Por volta da década de 1530, quando os portugueses estabeleceram as primeiras medidas efetivas de colonização no Brasil, a escravidão foi instituída como prática. Inicialmente direcionado aos nativos do país, uma tendência mudou gradativamente para a predominância da escravização dos africanos que foram trazidos ao país pelo comércio negro entre os séculos XVI e XVII.

A escravização no Brasil atendeu à demanda portuguesa por trabalhadores manuais (um tipo de trabalho que eles desprezavam) e, durante os séculos XVI e XVII, isso estava relacionado principalmente ao cultivo da cana-de-açúcar. Inicialmente, os portugueses utilizaram um sistema de troca com os povos indígenas como forma de relações laborais, mas rapidamente optaram pela escravatura.

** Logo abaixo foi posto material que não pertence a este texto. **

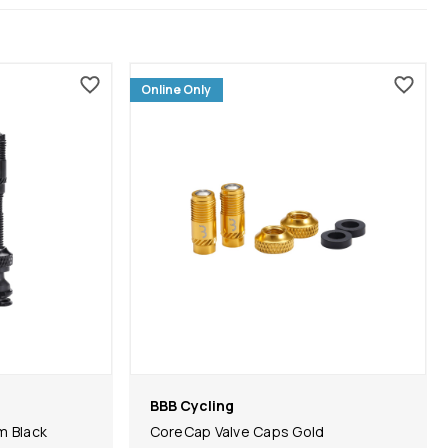
Online Only
BBB Cycling
m Black
CoreCap Valve Caps Gold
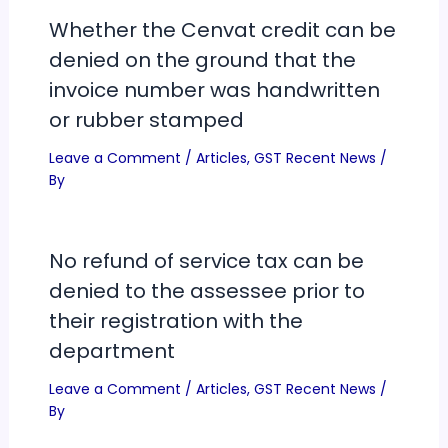
Whether the Cenvat credit can be
denied on the ground that the
invoice number was handwritten
or rubber stamped
Leave a Comment
/
Articles
,
GST Recent News
/
By
No refund of service tax can be
denied to the assessee prior to
their registration with the
department
Leave a Comment
/
Articles
,
GST Recent News
/
By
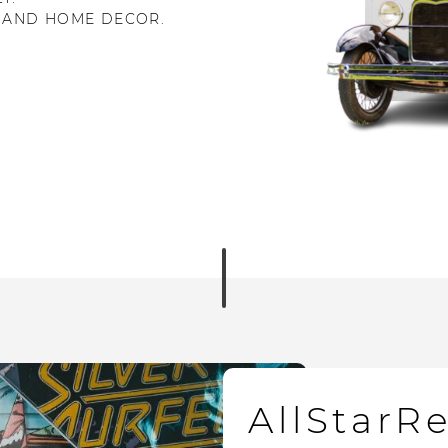
 AND HOME DECOR.
AllStarR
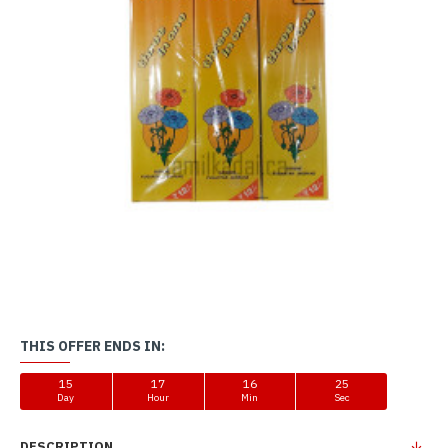
THIS OFFER ENDS IN:
15
17
16
25
Day
Hour
Min
Sec
DESCRIPTION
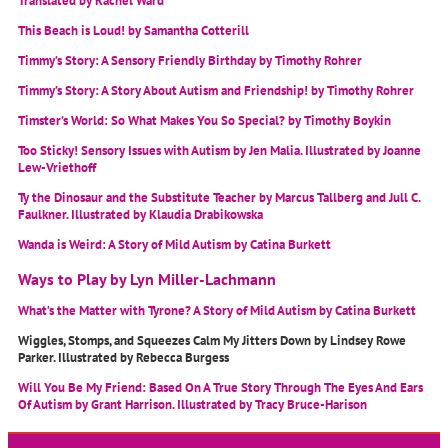
Translated by Rachel Ward
This Beach is Loud! by Samantha Cotterill
Timmy’s Story: A Sensory Friendly Birthday by Timothy Rohrer
Timmy’s Story: A Story About Autism and Friendship! by Timothy Rohrer
Timster’s World: So What Makes You So Special? by Timothy Boykin
Too Sticky! Sensory Issues with Autism by Jen Malia. Illustrated by Joanne
Lew-Vriethoff
Ty the Dinosaur and the Substitute Teacher by Marcus Tallberg and Jull C.
Faulkner. Illustrated by Klaudia Drabikowska
Wanda is Weird: A Story of Mild Autism by Catina Burkett
Ways to Play by Lyn Miller-Lachmann
What’s the Matter with Tyrone? A Story of Mild Autism by Catina Burkett
Wiggles, Stomps, and Squeezes Calm My Jitters Down by Lindsey Rowe
Parker. Illustrated by Rebecca Burgess
Will You Be My Friend: Based On A True Story Through The Eyes And Ears
Of Autism by Grant Harrison. Illustrated by Tracy Bruce-Harison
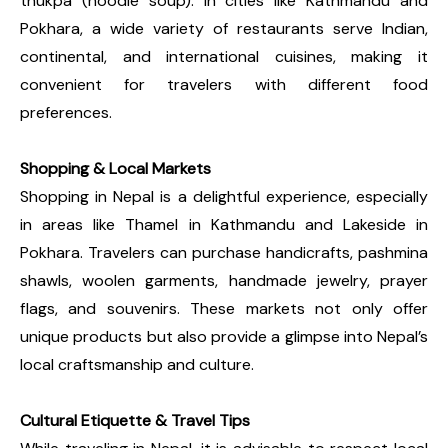
thukpa (noodle soup). In cities like Kathmandu and
Pokhara, a wide variety of restaurants serve Indian,
continental, and international cuisines, making it
convenient for travelers with different food
preferences.
Shopping & Local Markets
Shopping in Nepal is a delightful experience, especially
in areas like Thamel in Kathmandu and Lakeside in
Pokhara. Travelers can purchase handicrafts, pashmina
shawls, woolen garments, handmade jewelry, prayer
flags, and souvenirs. These markets not only offer
unique products but also provide a glimpse into Nepal’s
local craftsmanship and culture.
Cultural Etiquette & Travel Tips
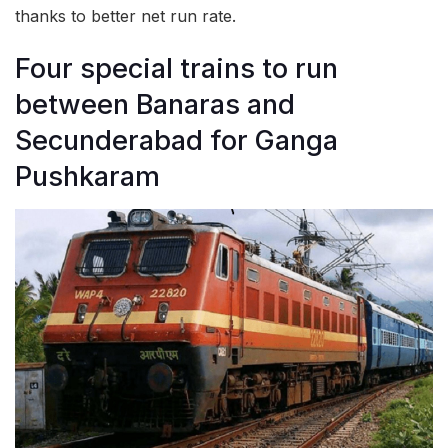
thanks to better net run rate.
Four special trains to run
between Banaras and
Secunderabad for Ganga
Pushkaram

O Brasil sofreu com a malevolência da escravidão, transportando um volume imenso de africanos durante três séculos. De tal forma que o estereótipo do trabalhador cativo em solo nacional se coligou com a aparência negra. Isso é uma indicação clara dos preconceitos raciais subjacentes ao regime servil no país.

A crueldade e desumanidade da escravidão no Brasil ainda são perceptíveis, mesmo após mais de 130 anos desde a abolição. A pobreza, a violência e a discriminação enfrentadas pelos negros refletem diretamente um país que normalizou o preconceito contra esse grupo marginalizado na sociedade.

É importante que nos lembremos de que a escravidão afetou milhões de indígenas e perpetuou o preconceito contra este grupo em nosso país. O resultado direto disso foi não só o racismo, mas também uma redução drástica na população desses povos desde os tempos coloniais até hoje - enquanto havia milhões no século XVI, agora restam apenas cerca de 800 mil registrados pelo IBGE.

Também é possível acessar: Compreenda como se deu a batalha dos escravos pela extinção no século XIX.

Origem da escravidão no Brasil


O sistema escravista foi introduzido no Brasil durante as primeiras décadas da colonização, especificamente em 1530, quando os portugueses implementaram as capitanias hereditárias e começaram a colonizar a América portuguesa. Antes dessa época, a mão-de-obra para a exploração portuguesa do Pau-Brasil dependia de uma relação comercial com os povos indígenas.

A partir de 1534, os portugueses implementaram capitanias hereditárias e começaram a promover o cultivo da cana-de-açúcar, bem como a construir engenhos para a produção de açúcar. Por se tratar de uma atividade de mão-de-obra intensiva que exigia trabalhadores qualificados, recorreram à escravatura para superar a falta de mão-de-obra; eles não estavam dispostos a realizar eles próprios um trabalho tão árduo. Como resultado, os povos indígenas suportaram inicialmente o peso da escravização.

Até meados do século XVII, os nativos eram a principal fonte de trabalho escravo utilizada pelos portugueses. No entanto, posteriormente eles ficaram em segundo lugar para os africanos que superaram o seu número. Embora fosse mais fácil e menos dispendioso para os colonizadores portugueses escravizar um indígena ao invés de um africano, diversas complexidades surgiam com esta prática.

Inicialmente, havia uma questão cultural a ser considerada, pois os povos indígenas não estavam habituados à ideologia de trabalho constante para gerar excedente dentro da cultura europeia. Além disso, os jesuítas viam neles possíveis seguidores do catolicismo - um conflito que causou grandes empecilhos já que os colonizadores desejavam escravizar completamente tais indivíduos enquanto o clero criava barreiras contra isso.

Frequentemente ocorriam conflitos entre colonos e jesuítas, sendo comum bandeirantes atacarem as missões para capturar os índios ali instalados e vendê-los como escravos. Apesar disso, a pressão dos jesuítas contra a escravidão indígena poderia gerar problemas legais aos colonos que não os subjugassem durante uma "guerra justa".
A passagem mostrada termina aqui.